◆ What is needed ◆
Where an entry holds an image, skip the image but reproduce the rest word for word.

[Extracted page text data]
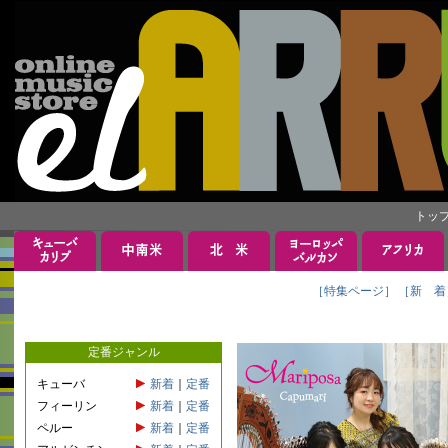
トッ
［特集ページ］
［新 着
定番ジャンル
キューバ
新着
｜
定番
フィーリン
新着
｜
定番
ペルー
新着
｜
定番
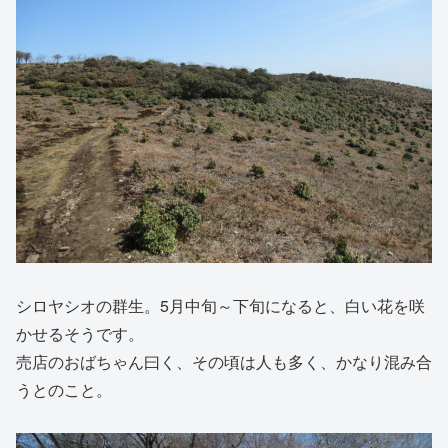
シロヤシオの群生。5月中旬～下旬になると、白い花を咲
かせるそうです。
売店のおばちゃん曰く、その頃は人も多く、かなり混み合
うとのこと。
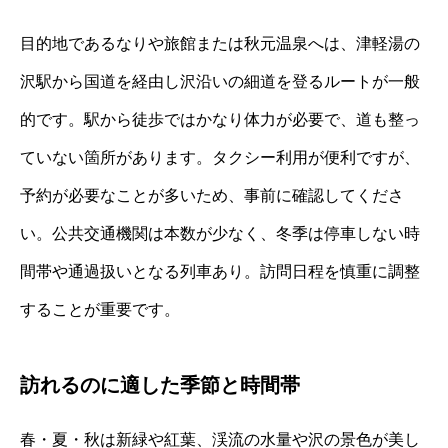
目的地であるなりや旅館または秋元温泉へは、津軽湯の
沢駅から国道を経由し沢沿いの細道を登るルートが一般
的です。駅から徒歩ではかなり体力が必要で、道も整っ
ていない箇所があります。タクシー利用が便利ですが、
予約が必要なことが多いため、事前に確認してくださ
い。公共交通機関は本数が少なく、冬季は停車しない時
間帯や通過扱いとなる列車あり。訪問日程を慎重に調整
することが重要です。
訪れるのに適した季節と時間帯
春・夏・秋は新緑や紅葉、渓流の水量や沢の景色が美し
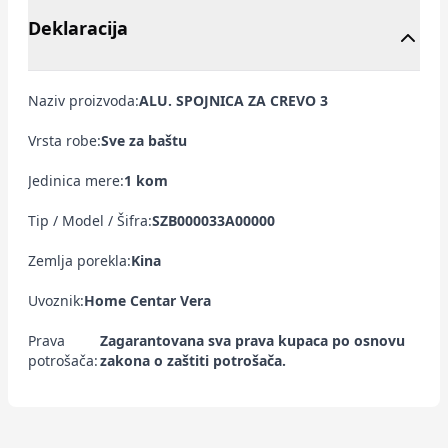
Deklaracija
Naziv proizvoda:
ALU. SPOJNICA ZA CREVO 3
Vrsta robe:
Sve za baštu
Jedinica mere:
1 kom
Tip / Model / Šifra:
SZB000033A00000
Zemlja porekla:
Kina
Uvoznik:
Home Centar Vera
Prava
Zagarantovana sva prava kupaca po osnovu
potrošača:
zakona o zaštiti potrošača.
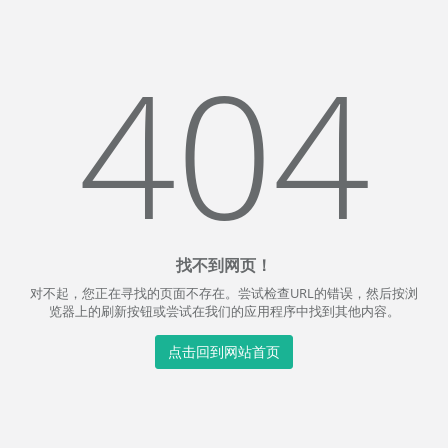
404
找不到网页！
对不起，您正在寻找的页面不存在。尝试检查URL的错误，然后按浏
览器上的刷新按钮或尝试在我们的应用程序中找到其他内容。
点击回到网站首页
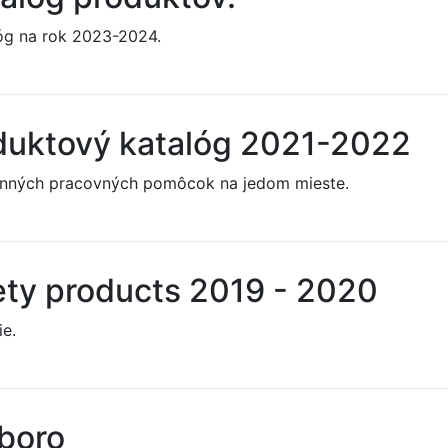
lóg na rok 2023-2024.
duktový katalóg 2021-2022
anných pracovných pomôcok na jedom mieste.
ety products 2019 - 2020
e.
boro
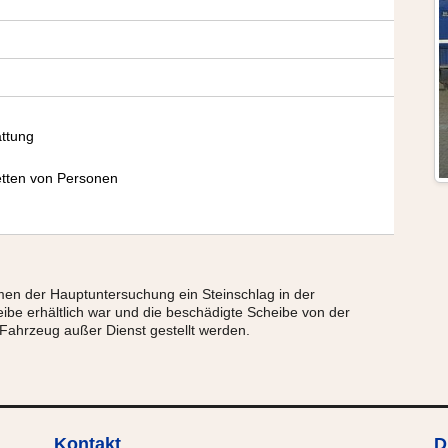
ttung
g
tten von Personen
n der Hauptuntersuchung ein Steinschlag in der
ibe erhältlich war und die beschädigte Scheibe von der
 Fahrzeug außer Dienst gestellt werden.
Kontakt
D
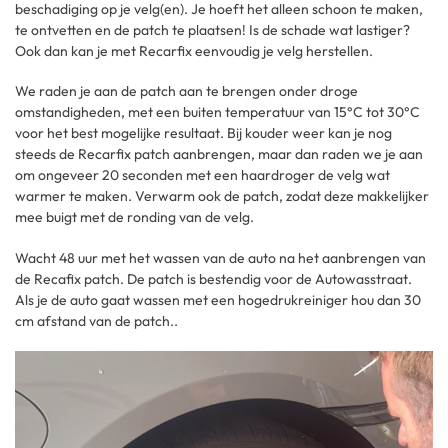
beschadiging op je velg(en). Je hoeft het alleen schoon te maken,
te ontvetten en de patch te plaatsen! Is de schade wat lastiger?
Ook dan kan je met Recarfix eenvoudig je velg herstellen.
We raden je aan de patch aan te brengen onder droge
omstandigheden, met een buiten temperatuur van 15°C tot 30°C
voor het best mogelijke resultaat. Bij kouder weer kan je nog
steeds de Recarfix patch aanbrengen, maar dan raden we je aan
om ongeveer 20 seconden met een haardroger de velg wat
warmer te maken. Verwarm ook de patch, zodat deze makkelijker
mee buigt met de ronding van de velg.
Wacht 48 uur met het wassen van de auto na het aanbrengen van
de Recafix patch. De patch is bestendig voor de Autowasstraat.
Als je de auto gaat wassen met een hogedrukreiniger hou dan 30
cm afstand van de patch..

◆ Output ◆
トッ
［特集ページ］
［新 着
定番ジャンル
キューバ
新着
｜
定番
フィーリン
新着
｜
定番
ペルー
新着
｜
定番
シロヤシオの群生。5月中旬～下旬になると、白い花を咲
かせるそうです。
売店のおばちゃん曰く、その頃は人も多く、かなり混み合
うとのこと。
目的地であるなりや旅館または秋元温泉へは、津軽湯の
沢駅から国道を経由し沢沿いの細道を登るルートが一般
的です。駅から徒歩ではかなり体力が必要で、道も整っ
ていない箇所があります。タクシー利用が便利ですが、
予約が必要なことが多いため、事前に確認してくださ
い。公共交通機関は本数が少なく、冬季は停車しない時
間帯や通過扱いとなる列車あり。訪問日程を慎重に調整
することが重要です。
訪れるのに適した季節と時間帯
春・夏・秋は新緑や紅葉、渓流の水量や沢の景色が美し
Deklaracija
Naziv proizvoda:
ALU. SPOJNICA ZA CREVO 3
Vrsta robe:
Sve za baštu
Jedinica mere:
1 kom
Tip / Model / Šifra:
SZB000033A00000
Zemlja porekla:
Kina
Uvoznik:
Home Centar Vera
Prava
Zagarantovana sva prava kupaca po osnovu
potrošača:
zakona o zaštiti potrošača.
404
找不到网页！
对不起，您正在寻找的页面不存在。尝试检查URL的错误，然后按浏
览器上的刷新按钮或尝试在我们的应用程序中找到其他内容。
点击回到网站首页
lóg na rok 2023-2024.
duktový katalóg 2021-2022
anných pracovných pomôcok na jedom mieste.
ety products 2019 - 2020
e.
boro
ttung
g
tten von Personen
n der Hauptuntersuchung ein Steinschlag in der
ibe erhältlich war und die beschädigte Scheibe von der
 Fahrzeug außer Dienst gestellt werden.
Kontakt
D
beschadiging op je velg(en). Je hoeft het alleen schoon te maken,
te ontvetten en de patch te plaatsen! Is de schade wat lastiger?
Ook dan kan je met Recarfix eenvoudig je velg herstellen.
We raden je aan de patch aan te brengen onder droge
omstandigheden, met een buiten temperatuur van 15°C tot 30°C
voor het best mogelijke resultaat. Bij kouder weer kan je nog
steeds de Recarfix patch aanbrengen, maar dan raden we je aan
om ongeveer 20 seconden met een haardroger de velg wat
warmer te maken. Verwarm ook de patch, zodat deze makkelijker
mee buigt met de ronding van de velg.
Wacht 48 uur met het wassen van de auto na het aanbrengen van
de Recafix patch. De patch is bestendig voor de Autowasstraat.
Als je de auto gaat wassen met een hogedrukreiniger hou dan 30
cm afstand van de patch..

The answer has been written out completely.